I don't think people actively seek clickbait and outrage, but rather, are simply drawn to it when they see it.

what is the point of creating yet another social network unless you have a key feature to make it distinct and valuable? if you just make a twitter / facebook clone for tech people all you are doing is dividing yourself from other people. that might be desireable for some people but i dont think its worth persueing in the long term.

i propose we create something that addresses existing problems and adds new features. a social network not based on yet another website, not based on yet another app with centralized ownership. blockchain is the new hype and promises new features and value. lets make a social network that exists entirely on a cryptoblock chain. i am not talking about creating yet another coin. this is entiely outside of the scope of monetary tokens. lets use the blockchain technology to host text and link posts in a distributed fashion. lets come up with a way to give an incentive to host a copy of the chain. and lets make it completely decentralized. then you have a social network worthy of hackers

Blockchain would make it distinct, but would it provide unique value to users?

I certainly agree that we need some innovation in the space.

the added value would be decentralized and cencorship resistant. you will probably also not see a lot of ads
Unpopular opinion: any social network, no matter how it’s architected will become terrible past a certain size.
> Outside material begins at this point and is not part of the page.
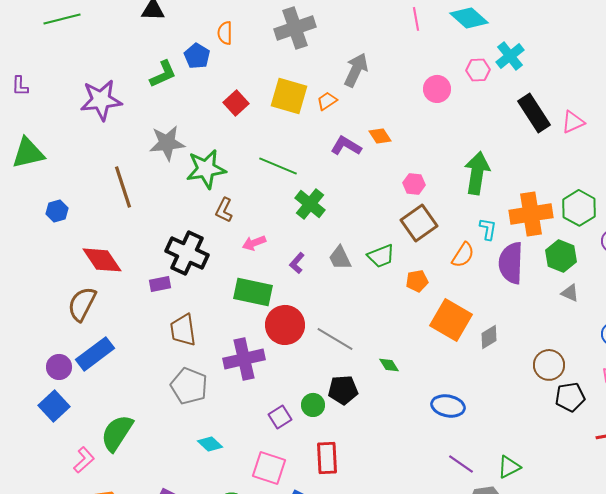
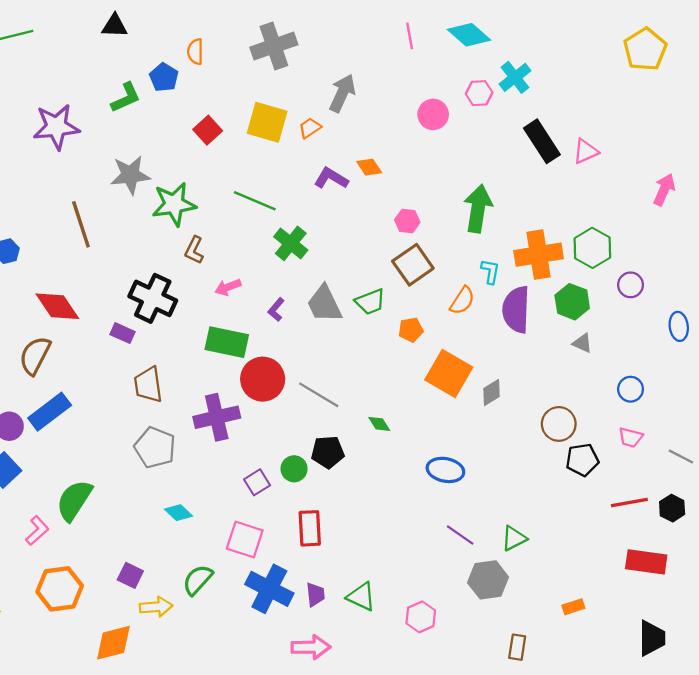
gray trapezoid: (340, 258) -> (324, 304), size x1.4
purple rectangle: (160, 284) -> (122, 333), turned 35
Perhaps some architectures will have different “maximum tolerable sizes” than others, but all will become intolerable once there is a large enough user base.

More users, however, means more ad / tracking revenue, so these two ideas will always be at odds.

Agreed. Small, decentralised communities should be the way forward. We could call them forums ;-)
I miss forums. Discord has replaced forums in most of the communities I cared about and it’s been for the worse.
I hate this, and I like Discord.

Discord is a replacement for IRC/chat/AIM/other synchronous and informal conversation.

It's not a replacement for forums, archives, or formal communication.

Dealing with opensource projects via discord is a nightmare. One I use regularly decided to escape the walled garden and move to github discussions and it's been such a boon for search. Discord is a repetitive nightmare of doing support I don't know why projects use it.

The discord server still exists but questions generally don't get answered as much or if they do it's usually a link to github discussions.

So how do you combine social network + forum? What does that look like?
Heh, I just thought of an even smaller solution called newsgroups ;#)
There is/was already a social network for that - Ning.

Back when social network platforms became A Thing they adopted OpenSocial - they had a news feed, notifications, etc - but each social network was completely isolated. I haven't taken a look at Ning since I worked on social networking apps about 12 years ago, so I have no clue how they've evolved since then.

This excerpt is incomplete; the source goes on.